PärPod by Claude
PärPod by Claude
PärPod by Claude
Entity Resolution: Deciding When Two Companies Are One
5m · May 30, 2026
Entity Resolution: Deciding When Two Companies Are One

Entity Resolution: Deciding When Two Companies Are One

Seventeen Names, One Company

In your mining investigation you ran a tool over the company records tied to the exploration outfit at the center of it all. Seventeen separate entries went in. Seventeen came out as one. The tool decided that all of them, despite differences in spelling, punctuation, and form, pointed at the same real company. And here is the number that actually matters in this kind of work. Zero false merges. It never once glued two genuinely different companies together. For a journalist tracing who owns what across a web of registries, that zero is worth more than the seventeen. Because the whole game of entity resolution is not about being clever. It is about which way you are willing to be wrong.

A Name Is Not an Identity

Start with why this is hard at all, because it sounds like it should be trivial. Surely you just match the names. But the same company shows up in the world as a dozen different strings of text. One registry writes it in full capitals. Another tucks a little marker on the end that means it is publicly listed. A filing abbreviates limited to three letters. A typo creeps into one database. A holding entity sits one layer up with a near-identical name. To a plain text comparison these are all different. To a human reading carefully they are obviously the same outfit. The gap between those two judgments is the entire problem, and it cannot be closed by matching letters.

So the tool does what a careful human does, only at scale and without getting bored. It does not ask, are these two strings identical. It asks, how much evidence is there that these two records describe the same real thing. Similar name, yes, but also, do they share a registration number, the one truly unique fingerprint a company has. Do they list the same address. The same directors. The same parent. Each shared detail is a vote. Pile up enough votes and you cross a line and declare, these are one. Stay below the line and you keep them apart. The line is a threshold, and where you place it is the most consequential decision in the whole exercise.

Two Ways to Be Wrong

This is the part that matters, so slow down here. There are exactly two mistakes you can make, and they are opposites.

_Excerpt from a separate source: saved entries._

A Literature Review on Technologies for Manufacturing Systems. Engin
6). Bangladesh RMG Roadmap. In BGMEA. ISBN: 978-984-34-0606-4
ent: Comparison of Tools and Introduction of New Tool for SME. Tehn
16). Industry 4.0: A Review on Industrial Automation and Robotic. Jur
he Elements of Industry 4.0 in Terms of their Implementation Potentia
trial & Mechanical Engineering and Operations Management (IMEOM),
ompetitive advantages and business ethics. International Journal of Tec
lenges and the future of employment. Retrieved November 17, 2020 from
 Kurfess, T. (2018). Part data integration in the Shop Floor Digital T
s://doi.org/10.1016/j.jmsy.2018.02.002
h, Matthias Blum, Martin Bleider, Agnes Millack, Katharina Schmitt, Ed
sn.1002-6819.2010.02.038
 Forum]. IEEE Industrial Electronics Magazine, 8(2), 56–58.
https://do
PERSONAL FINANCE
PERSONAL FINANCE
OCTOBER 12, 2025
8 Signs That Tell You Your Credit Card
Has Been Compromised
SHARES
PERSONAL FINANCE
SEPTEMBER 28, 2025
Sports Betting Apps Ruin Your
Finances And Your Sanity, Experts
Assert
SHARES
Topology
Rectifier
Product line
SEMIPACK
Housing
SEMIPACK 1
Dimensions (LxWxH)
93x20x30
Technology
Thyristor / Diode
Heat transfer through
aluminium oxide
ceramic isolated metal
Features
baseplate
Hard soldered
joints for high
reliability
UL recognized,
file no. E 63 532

You can merge two records that should have stayed separate, deciding that two different companies are one. That is a false merge. Or you can keep two records apart that should have been joined, missing that they were the same company all along. That is a missed link. You cannot drive both to zero at once. Push your threshold lower, demand less evidence before merging, and you catch every real connection but you start gluing strangers together. Raise the threshold, demand more proof, and you stop gluing strangers but you start missing real ties. Every setting is a trade between those two failures.

Now, which one should a journalist fear more. Think about what each error does when it ends up in print. A missed link means your map of who owns what is incomplete. That is bad. You under-report the network, you miss a connection, the story is thinner than the truth. But a false merge is a different category of harm. It means you have publicly asserted that two separate companies, possibly with separate owners, are the same thing, when they are not. In an investigation about who controls mineral rights across a thousand square kilometers, that is not a thin story. That is an accusation about the wrong people. It is the kind of error that is wrong about a person, not just incomplete about a network.

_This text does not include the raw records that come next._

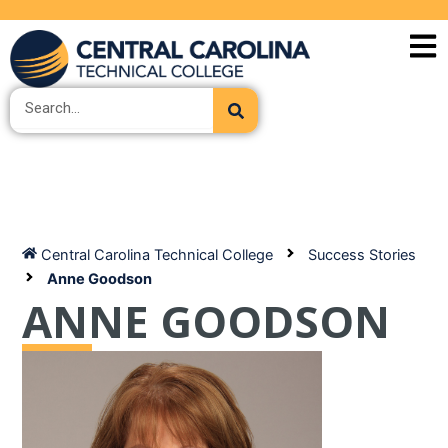
Skip
to
content
Search
Central Carolina Technical College
Success Stories
Anne Goodson
ANNE GOODSON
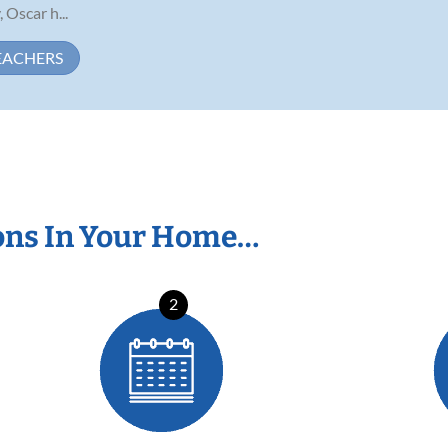
 Oscar h...
EACHERS
ons In Your Home…
2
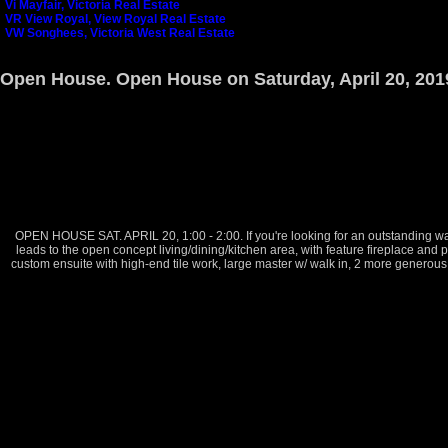
Vi Mayfair, Victoria Real Estate
VR View Royal, View Royal Real Estate
VW Songhees, Victoria West Real Estate
Open House. Open House on Saturday, April 20, 201
OPEN HOUSE SAT. APRIL 20, 1:00 - 2:00. If you're looking for an outstanding wat
leads to the open concept living/dining/kitchen area, with feature fireplace and 
custom ensuite with high-end tile work, large master w/ walk in, 2 more generous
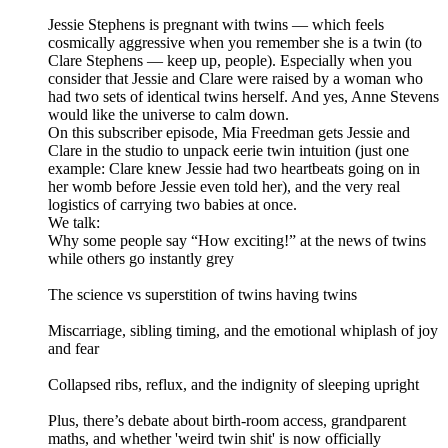
Jessie Stephens is pregnant with twins — which feels
cosmically aggressive when you remember she is a twin (to
Clare Stephens — keep up, people). Especially when you
consider that Jessie and Clare were raised by a woman who
had two sets of identical twins herself. And yes, Anne Stevens
would like the universe to calm down.
On this subscriber episode, Mia Freedman gets Jessie and
Clare in the studio to unpack eerie twin intuition (just one
example: Clare knew Jessie had two heartbeats going on in
her womb before Jessie even told her), and the very real
logistics of carrying two babies at once.
We talk:
Why some people say “How exciting!” at the news of twins
while others go instantly grey
The science vs superstition of twins having twins
Miscarriage, sibling timing, and the emotional whiplash of joy
and fear
Collapsed ribs, reflux, and the indignity of sleeping upright
Plus, there’s debate about birth-room access, grandparent
maths, and whether 'weird twin shit' is now officially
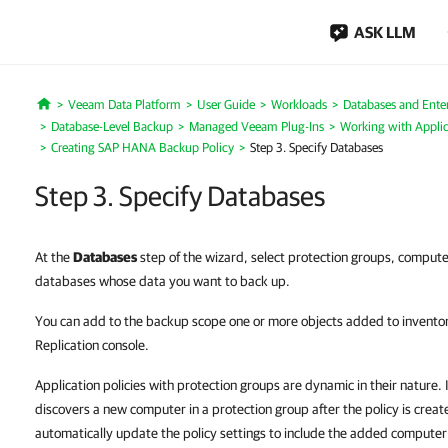
ASK LLM
Veeam Data Platform
User Guide
Workloads
Databases and Enter
Home
Database-Level Backup
Managed Veeam Plug-Ins
Working with Applic
Creating SAP HANA Backup Policy
Step 3. Specify Databases
Step 3. Specify Databases
At the
Databases
step of the wizard, select protection groups, compute
databases whose data you want to back up.
You can add to the backup scope one or more objects added to invento
Replication console.
Application policies with protection groups are dynamic in their nature
discovers a new computer in a protection group after the policy is crea
automatically update the policy settings to include the added computer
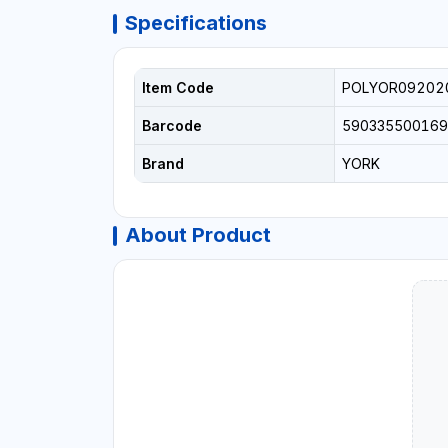
Specifications
Item Code
POLYOR09202
Barcode
590335500169
Brand
YORK
About Product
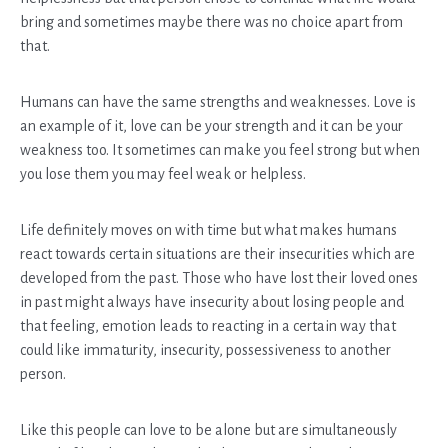
bring and sometimes maybe there was no choice apart from
that.
Humans can have the same strengths and weaknesses. Love is
an example of it, love can be your strength and it can be your
weakness too. It sometimes can make you feel strong but when
you lose them you may feel weak or helpless.
Life definitely moves on with time but what makes humans
react towards certain situations are their insecurities which are
developed from the past. Those who have lost their loved ones
in past might always have insecurity about losing people and
that feeling, emotion leads to reacting in a certain way that
could like immaturity, insecurity, possessiveness to another
person.
Like this people can love to be alone but are simultaneously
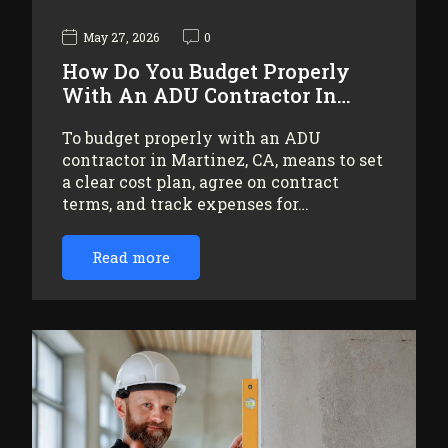
May 27, 2026
0
How Do You Budget Properly
With An ADU Contractor In…
To budget properly with an ADU
contractor in Martinez, CA, means to set
a clear cost plan, agree on contract
terms, and track expenses for…
Read more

Tuned Toward the Safer Failure

That is why your zero false merges is the headline and not the seventeen. The tool was tuned to be cautious about joining, to demand real shared evidence, registration numbers and not just lookalike names, before it would collapse two records into one. It would rather leave a genuine link unmerged, for you to catch by hand later, than ever stand up and declare two different companies identical. For most ordinary uses of this technology, cleaning a mailing list, deduplicating customers, the missed link is the error people fear and the false merge is a shrug. For accountability journalism the fear is flipped, and the settings should be flipped to match.

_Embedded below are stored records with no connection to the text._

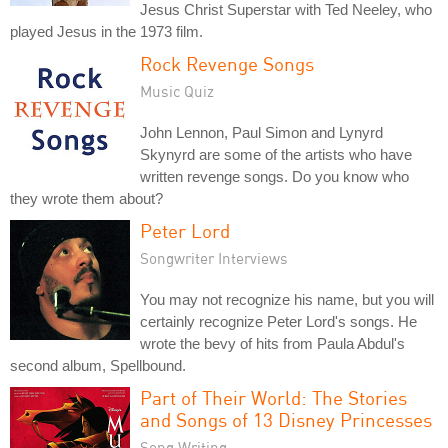
Jesus Christ Superstar with Ted Neeley, who
played Jesus in the 1973 film.
Rock Revenge Songs
Music Quiz
John Lennon, Paul Simon and Lynyrd
Skynyrd are some of the artists who have
written revenge songs. Do you know who
they wrote them about?
Peter Lord
Songwriter Interviews
You may not recognize his name, but you will
certainly recognize Peter Lord's songs. He
wrote the bevy of hits from Paula Abdul's
second album, Spellbound.
Part of Their World: The Stories
and Songs of 13 Disney Princesses
Song Writing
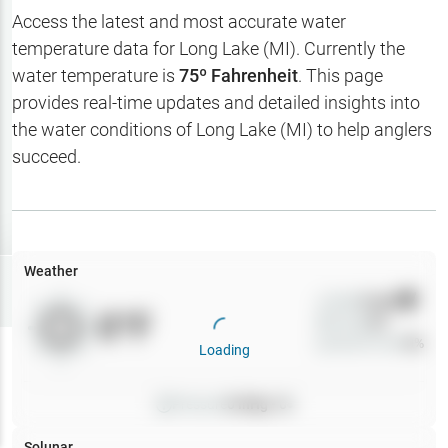
Hotbaits
Access the latest and most accurate water
temperature data for
Long Lake (MI)
. Currently the
Map Layers
water temperature is
75
º Fahrenheit
. This page
provides real-time updates and detailed insights into
Weather
the water conditions of
Long Lake (MI)
to help anglers
My
succeed.
Waypoints
My Lakes
Weather
Try
Free
7-Day Trial
Wind
0
mph
0
°F
Precip
0
%
Cloud Cover
0
%
Loading
Pressure
0
inHg •
0
Solunar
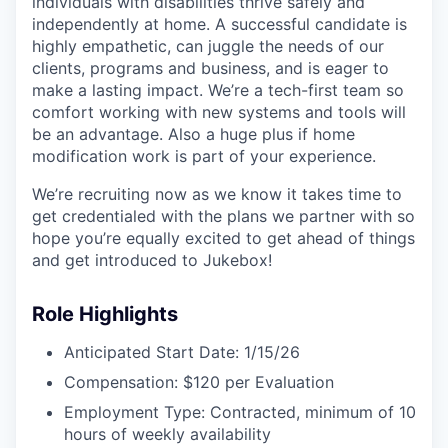
individuals with disabilities thrive safely and
independently at home. A successful candidate is
highly empathetic, can juggle the needs of our
clients, programs and business, and is eager to
make a lasting impact. We’re a tech-first team so
comfort working with new systems and tools will
be an advantage. Also a huge plus if home
modification work is part of your experience.
We’re recruiting now as we know it takes time to
get credentialed with the plans we partner with so
hope you’re equally excited to get ahead of things
and get introduced to Jukebox!
Role Highlights
Anticipated Start Date: 1/15/26
Compensation: $120 per Evaluation
Employment Type: Contracted, minimum of 10
hours of weekly availability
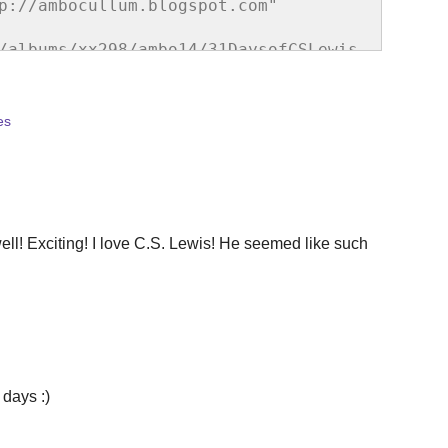
p://ambocullum.blogspot.com" 
/albums/xx298/ambo14/31DaysofCSLewis.
e="border:none;" /></a></div>
es
ll! Exciting! I love C.S. Lewis! He seemed like such
 days :)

So the keeper here is not about any one tool. It is a way of thinking that applies every time you ask software to decide that two things are really the same thing. Identity is never a match of letters. It is a weighing of evidence against a threshold you choose. And choosing that threshold is choosing which mistake you can live with. Merge too eagerly and you accuse the innocent. Merge too timidly and you miss the truth. The seventeen records folding into one was the tool doing its job. The zero false merges was you, whether you realized it or not, deciding that in this work it is far better to miss a link than to invent one.